Focusing on the work itself, The Things We Don’t Do is divided into five parts, which appear to be based on thematic similarities between the short stories in their respective sections ending with a section containing clever aphorisms on writing within the short story form. The strength of the collection lies in Neuman’s ability to craft short stories covering topics, on which people remain silent or often forget completely while carrying out their day-to-day activites. These topics range from terminal illness to suicide to the contents of hotel guest books to experiences of sex intertwined with birth and the clues one can observe from a clothes line.

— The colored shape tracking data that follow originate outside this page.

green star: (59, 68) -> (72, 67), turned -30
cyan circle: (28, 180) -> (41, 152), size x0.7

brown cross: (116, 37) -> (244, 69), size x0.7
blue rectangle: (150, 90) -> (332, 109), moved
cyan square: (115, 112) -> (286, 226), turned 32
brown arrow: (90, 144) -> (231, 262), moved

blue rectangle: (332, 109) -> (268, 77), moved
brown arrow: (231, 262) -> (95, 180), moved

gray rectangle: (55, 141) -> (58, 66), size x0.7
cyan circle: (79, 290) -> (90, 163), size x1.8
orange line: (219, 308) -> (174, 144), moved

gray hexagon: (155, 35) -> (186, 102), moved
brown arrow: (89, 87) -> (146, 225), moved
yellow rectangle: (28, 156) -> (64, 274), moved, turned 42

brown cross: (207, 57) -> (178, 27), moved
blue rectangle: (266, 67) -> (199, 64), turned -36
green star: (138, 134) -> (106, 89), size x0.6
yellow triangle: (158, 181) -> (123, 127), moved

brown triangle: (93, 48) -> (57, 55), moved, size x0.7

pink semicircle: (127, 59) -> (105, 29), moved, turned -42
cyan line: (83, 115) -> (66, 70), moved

True to this established style, Neuman places observations that are so globally ubiquitous that anyone could engage with his work as if there was a direct channel between the reader and the work. These observations are so simple and stated with such finesse that any reader will be forced to provide his/her undivided attention to the work. Examples (absent context) include:

. . . [I]n today’s session he declared that people born in the ‘70s are orphans through excess. That is to say, a generation that feels unprotected due to its parents’ overprotectiveness.

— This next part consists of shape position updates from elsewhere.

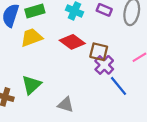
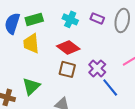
yellow trapezoid: (32, 37) -> (31, 43), turned -75
brown square: (99, 52) -> (67, 69), moved

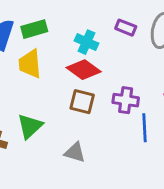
cyan cross: (70, 19) -> (86, 42), moved
purple cross: (97, 68) -> (126, 100), turned -36
blue line: (110, 87) -> (145, 128), turned 36

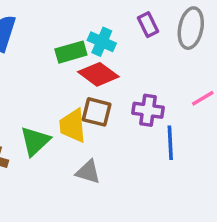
purple rectangle: (126, 28) -> (148, 25), turned 42
green rectangle: (34, 29) -> (71, 52), moved
yellow trapezoid: (30, 64) -> (73, 126), moved

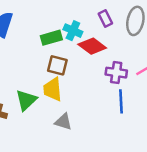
red diamond: (98, 74) -> (92, 46), moved
purple cross: (148, 110) -> (116, 73), moved
brown square: (97, 112) -> (57, 65), moved

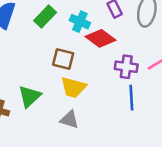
green rectangle: (51, 38) -> (45, 17), moved, turned -30
yellow trapezoid: (53, 89) -> (73, 87), moved, turned -70

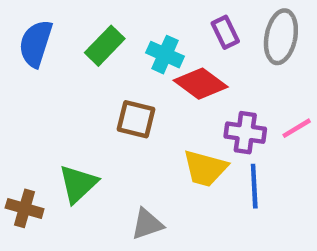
yellow trapezoid: (73, 87) -> (205, 168), moved
gray triangle: (70, 120) -> (147, 224), turned -36

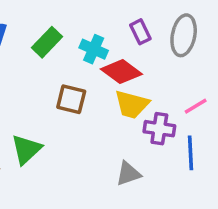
purple cross: (245, 133) -> (159, 129), moved
yellow trapezoid: (205, 168) -> (132, 104), moved
blue line: (254, 186) -> (190, 153), moved
gray triangle: (147, 224) -> (128, 174), moved

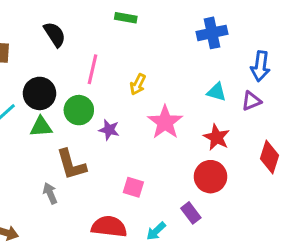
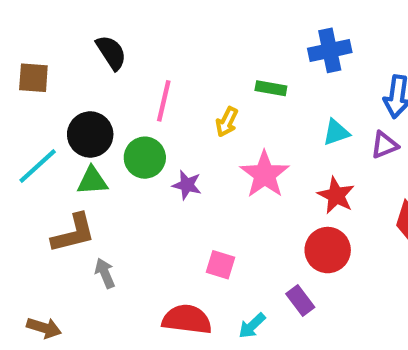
green rectangle: (126, 18) -> (271, 88), moved
cyan triangle: (217, 92) -> (336, 132), turned -35
brown L-shape: (71, 165) -> (73, 233), moved, turned -88

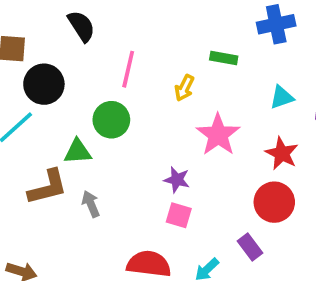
black circle: (90, 134) -> (44, 84), moved
green triangle: (92, 181) -> (78, 152), moved
purple star: (187, 185) -> (177, 180), moved
gray arrow: (105, 273) -> (91, 204), moved

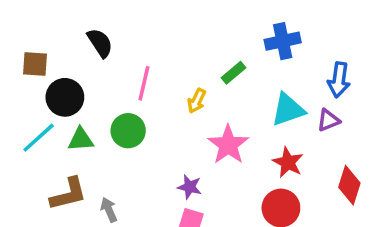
green rectangle: (224, 58) -> (234, 73), turned -50
cyan triangle: (282, 97) -> (288, 110), size x1.5
green triangle: (78, 152) -> (81, 139), moved

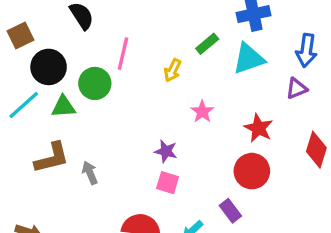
brown square: (35, 64) -> (20, 36), turned -30
cyan triangle: (288, 110) -> (249, 59), moved
green circle: (128, 131) -> (95, 83), moved
pink star: (228, 145) -> (202, 112), size x0.6

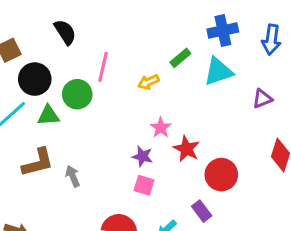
blue arrow: (306, 50) -> (271, 40), moved
yellow arrow: (173, 70) -> (149, 82), turned 40
pink star: (202, 112) -> (161, 128), moved
red star: (258, 128) -> (186, 149), moved

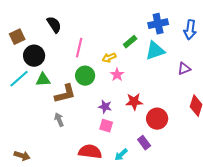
green circle: (77, 94) -> (85, 76), moved
pink star: (161, 128) -> (117, 75), moved
red star: (186, 149) -> (134, 102), turned -30
brown L-shape: (38, 162) -> (65, 94), moved

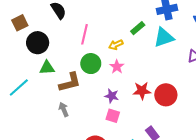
pink star: (117, 75) -> (117, 67), moved
cyan line: (19, 79) -> (19, 88), moved
red circle: (157, 119) -> (166, 95), moved

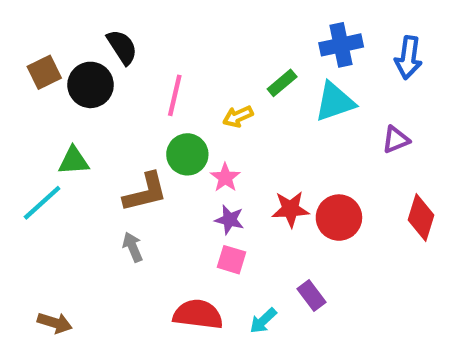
black circle: (38, 43) -> (91, 85), moved
pink star: (117, 67) -> (225, 178), moved
green triangle: (47, 68) -> (74, 161), moved

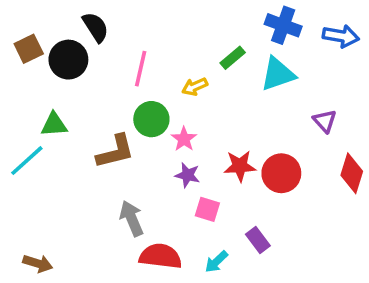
blue cross: (341, 45) -> (283, 25), turned 32
blue arrow: (408, 58) -> (341, 36), turned -88
purple triangle: (396, 140) -> (325, 121), moved, turned -50
gray arrow: (133, 247) -> (132, 218), moved, size x1.4
pink square: (232, 260) -> (207, 209), moved

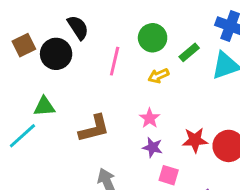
green circle: (151, 119) -> (153, 38), moved

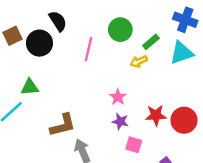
yellow arrow: (158, 76) -> (139, 61), moved
brown L-shape: (94, 128) -> (63, 125), moved

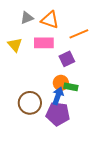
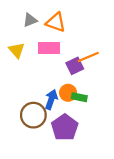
orange line: (79, 34) -> (88, 57), moved
blue arrow: (58, 96) -> (51, 99), moved
purple pentagon: (58, 114) -> (65, 127), turned 30

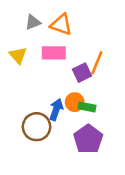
orange line: (88, 57) -> (97, 63), turned -45
purple pentagon: (65, 127) -> (88, 139), moved

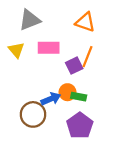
gray triangle: (33, 22) -> (30, 20), size x1.5
orange triangle: (61, 25) -> (85, 22), moved
blue arrow: (56, 109) -> (51, 99), turned 48

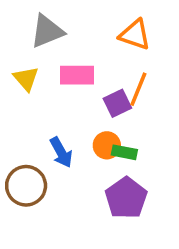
blue arrow: (51, 99) -> (61, 152), moved, turned 84
brown circle: (33, 114) -> (26, 186), moved

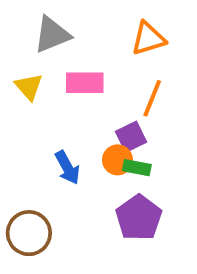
orange triangle: (135, 35) -> (148, 38), turned -36
purple square: (117, 103) -> (131, 137), moved
brown circle: (26, 186) -> (29, 233), moved

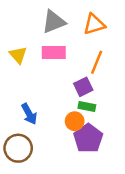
gray triangle: (52, 35) -> (54, 22), moved
orange circle: (118, 160) -> (75, 121), moved
blue arrow: (67, 168) -> (29, 114), moved

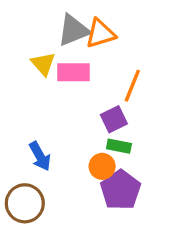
orange triangle: (94, 24) -> (100, 34), moved
yellow triangle: (18, 55) -> (43, 64), moved

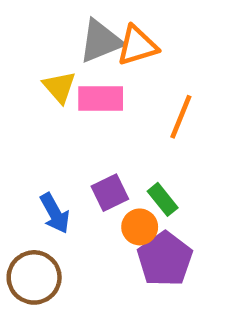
purple square: (114, 119) -> (110, 193), moved
green rectangle: (119, 146) -> (163, 199), turned 40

Ariel was, so to speak, a classically envious person. And, like all people of his kind, his fury turned against his own interests and slowly ate away what little happiness he had.

. . . [M]y male neighbor on the third floor, who takes the trouble to sort out his washing by size, type, and color. Never a shirt next to a hand towel. He lives alone. I am not surprised. How can anyone possibly sleep with someone unable to trust in the hospitality of chance? No doubt about it, my obsessive neighbor is a master of camouflage.

 

Scattered through the entire collection, the reader will also stumble across clever mind games, which add to the intrigue of the work as a whole and demanding the reader’s attention (and later that of the reader’s subconscious) despite the deceivingly simple and unencumbered prose. Further, Neuman’s playfulness when it comes to these mind games, result in a work that becomes quite endearing to the reader without a scintilla of kitschiness. In addition, each story starts from a point of zero and flourishes into concepts that cannot be predicted or sensed until they occur, amplifying the suspense which is often laking from a short story collection. As Neuman himself states:

The extreme freedom of a book of short stories derives from the possibility of starting from zero each time. To demand unity from it is like padlocking the laboratory.

 

Turning to the end of the work, the last section of Things We Don’t Do is comprised of series of statements—not meant to be “dogmatic poetics” but are “happy to contradict each other”—serving as an enjoyable reference pertaining to the art of writing short stories. The section’s placement serves as a dare to the reader to apply the preceding stories to the statements to test whether the collection passes muster which can only come from an author who is aware of not only his craft, abilities, comfort with language, and peers, but also one who understands what came before and what will come after. To contain such a dare in one’s work is yet another reason why The Things We Don’t Do should win.

In closing, just as Patti Smith carried Albertine Sarrazin’s Astragal throughout the world in a small metal suitcase, I have done the same with The Things We Don’t Do (albeit, a generic polyester Samsonite suitcase). Like Astragal for Patti Smith, The Things We Don’t Do has become a “trove of bittersweet memories” probably because The Things We Don’t Do is “a book [that] tells me something I was trying to say, I feel the right to appropriate its words, as if they had once belonged to me and I were taking them back.” I rest my case as to why this book should win.

(It should also be noted that The COOP at Harvard University believes that The Things We Don’t Do is a perfect alternative to doing your homework. So you do not have to take my word for it.)